Neu im Trend sind Lavallières
Als tolle Alternative zu den Pussy-Bows bieten sich übrigens die Lavallières an. Das sind schmale, seidene Schleifenkrawatten, auch "Bohèmeschleife" oder "Künstlertuch" genannt, die geschlossen oder offen um den Hals getragen werden. So gesehen ist ein Lavallière nichts anderes als eine Pussy-Bow ohne Bluse oder Kleid. Einst schon von Jane Birkin geliebt, flatterte das Trendaccessoire jüngst um den Hals von Kate Moss oder Alexa Chung. "Die dünnen Tücher", so die "Bunte" in einem Styling-Tutorial, "verwandeln jedes noch so einfache T-Shirt oder Sweatshirt in ein Pussy-Bow-Lookalike.
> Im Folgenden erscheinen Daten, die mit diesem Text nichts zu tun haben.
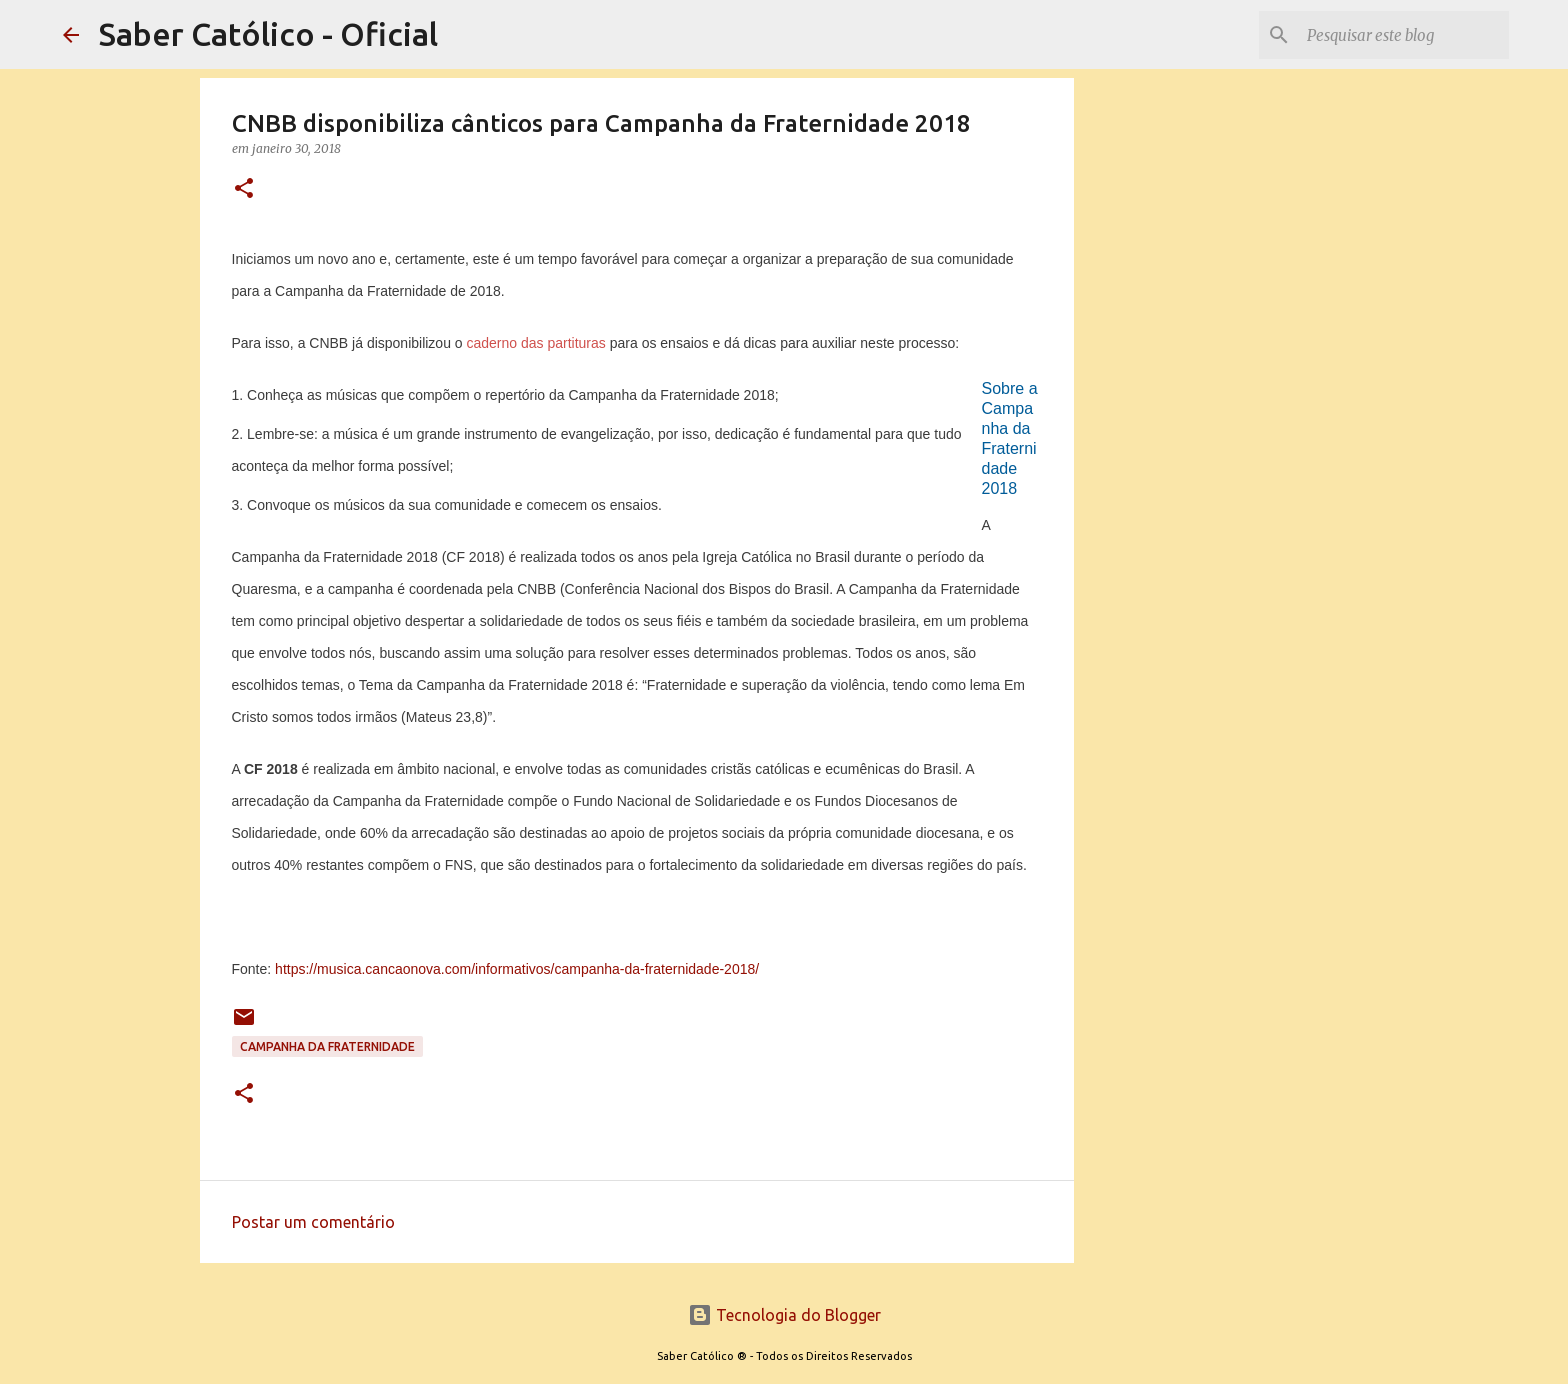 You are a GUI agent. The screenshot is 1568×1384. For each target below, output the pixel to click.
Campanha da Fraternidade (327, 1046)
Ob Sie den schmalen Schal zur Schleife binden oder einfach wie ein Kropfband einmal um den Hals legen, bleibt ganz Ihrem Geschmack überlassen... Gerade Frauen, die sich gerne bei der Männer-Mode bedienen, werden die schmalen Schals lieben, immerhin sind die Tücher so etwas wie das weibliche Pendant zu strengen Krawatten und eignen sich ideal, um langweilige Blazer-Looks aufzuwerten."
Ähnlich wie bei den Pussy-Bows gab die London Fashion Week auch den Vorreiter in Sachen neuem Kragen-Design. Wobei vor allem XXL, sprich Oversize, eine zentrale Rolle spielte. Riesige Kragen aus Pelz, Leder oder Spitze verliehen Mänteln, Jacken, Kleidern oder Blusen von Marken wie Burberry, Erdem, Holly Fulton, Paul Smith, Roksanda oder Christopher Kane einen ungewöhnlichen Pfiff.
Auch außerhalb Londons waren interessante Kragen-Kreationen zu bewundern. Lustigerweise waren ausgerechnet die schönsten Pieces vom Inselreich inspiriert. Denn Labels wie Chanel, Jean Paul Gaultier, Giles, Valentino oder Giambattista Valli hatten sich an eine zeitgemäße Neuinterpretation von spitzengewebten Halskrausen aus der zweiten Hälfte des 16. Jahrhunderts herangewagt.